Instructions to follow:
Your answer should be one number: the count of lines in the records that include the word "Prix".

Data excerpts
━━━━━━━━

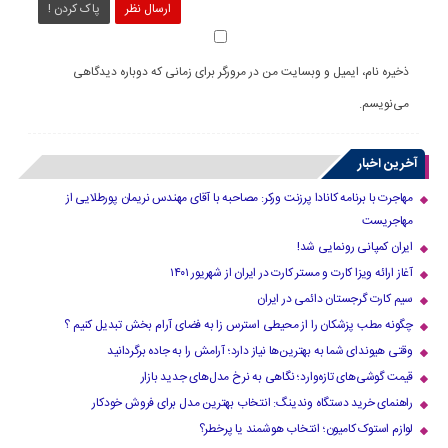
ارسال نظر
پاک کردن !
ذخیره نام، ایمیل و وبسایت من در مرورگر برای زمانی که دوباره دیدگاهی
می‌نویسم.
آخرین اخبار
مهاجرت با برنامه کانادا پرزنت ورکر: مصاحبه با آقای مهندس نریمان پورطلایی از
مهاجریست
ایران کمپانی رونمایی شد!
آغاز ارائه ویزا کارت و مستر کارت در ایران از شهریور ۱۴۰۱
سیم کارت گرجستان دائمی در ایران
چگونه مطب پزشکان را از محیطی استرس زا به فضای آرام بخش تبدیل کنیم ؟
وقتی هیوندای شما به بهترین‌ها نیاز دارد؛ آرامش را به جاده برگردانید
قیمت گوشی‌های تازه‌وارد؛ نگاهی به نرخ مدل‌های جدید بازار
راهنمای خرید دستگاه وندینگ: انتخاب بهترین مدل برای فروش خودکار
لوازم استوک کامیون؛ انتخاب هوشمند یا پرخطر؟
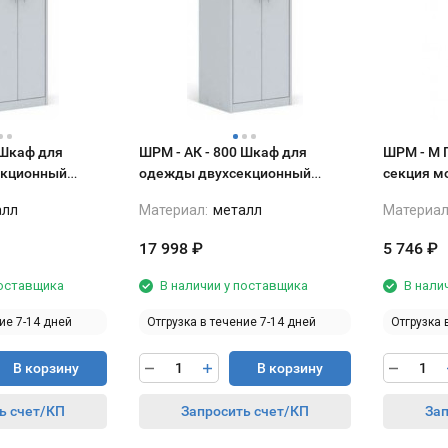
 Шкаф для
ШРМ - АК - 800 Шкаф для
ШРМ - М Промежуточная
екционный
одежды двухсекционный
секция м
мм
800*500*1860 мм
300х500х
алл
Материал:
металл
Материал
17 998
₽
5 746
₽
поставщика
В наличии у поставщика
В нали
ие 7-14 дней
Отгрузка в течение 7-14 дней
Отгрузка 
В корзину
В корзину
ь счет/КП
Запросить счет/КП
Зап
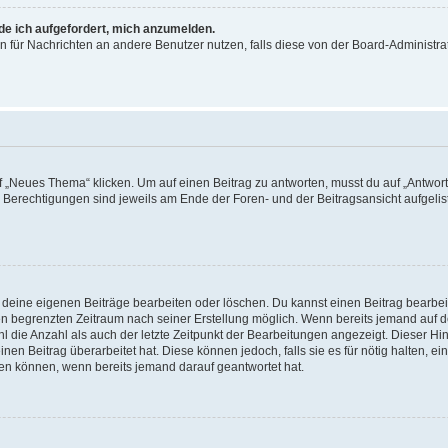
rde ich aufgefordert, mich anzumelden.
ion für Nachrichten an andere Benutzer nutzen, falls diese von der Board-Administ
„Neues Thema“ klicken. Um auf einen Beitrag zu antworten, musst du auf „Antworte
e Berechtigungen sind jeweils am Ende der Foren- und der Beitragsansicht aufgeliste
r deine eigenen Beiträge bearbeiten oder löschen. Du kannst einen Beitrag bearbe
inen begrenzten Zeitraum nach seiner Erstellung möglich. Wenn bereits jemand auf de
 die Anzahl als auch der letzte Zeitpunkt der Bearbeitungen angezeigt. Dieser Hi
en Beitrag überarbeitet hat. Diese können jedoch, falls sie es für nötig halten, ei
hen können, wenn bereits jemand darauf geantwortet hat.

━━━━━━━━

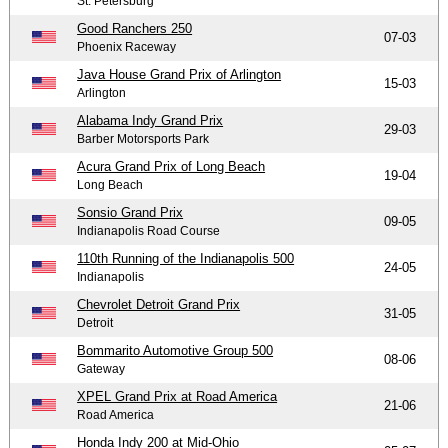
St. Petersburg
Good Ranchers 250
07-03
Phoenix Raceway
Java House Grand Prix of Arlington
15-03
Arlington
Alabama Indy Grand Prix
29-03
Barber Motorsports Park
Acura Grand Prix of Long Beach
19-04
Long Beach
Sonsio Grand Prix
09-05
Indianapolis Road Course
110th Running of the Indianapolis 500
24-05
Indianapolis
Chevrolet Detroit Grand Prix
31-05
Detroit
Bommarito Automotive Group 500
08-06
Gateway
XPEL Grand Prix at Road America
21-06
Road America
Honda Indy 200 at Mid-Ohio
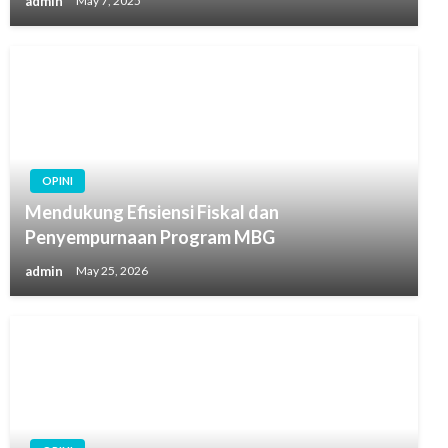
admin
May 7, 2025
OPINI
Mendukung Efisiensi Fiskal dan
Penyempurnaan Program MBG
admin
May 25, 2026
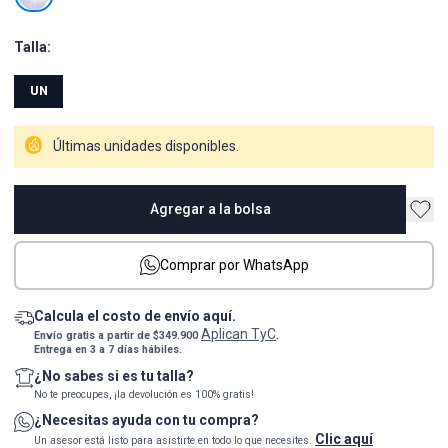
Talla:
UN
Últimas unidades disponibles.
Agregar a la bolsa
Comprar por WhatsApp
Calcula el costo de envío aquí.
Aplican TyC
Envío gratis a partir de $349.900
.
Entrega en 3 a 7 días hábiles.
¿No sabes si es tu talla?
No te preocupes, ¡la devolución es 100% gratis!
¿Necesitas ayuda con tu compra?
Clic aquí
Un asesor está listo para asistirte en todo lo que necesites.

━━━━━━━━

Result of the task:
6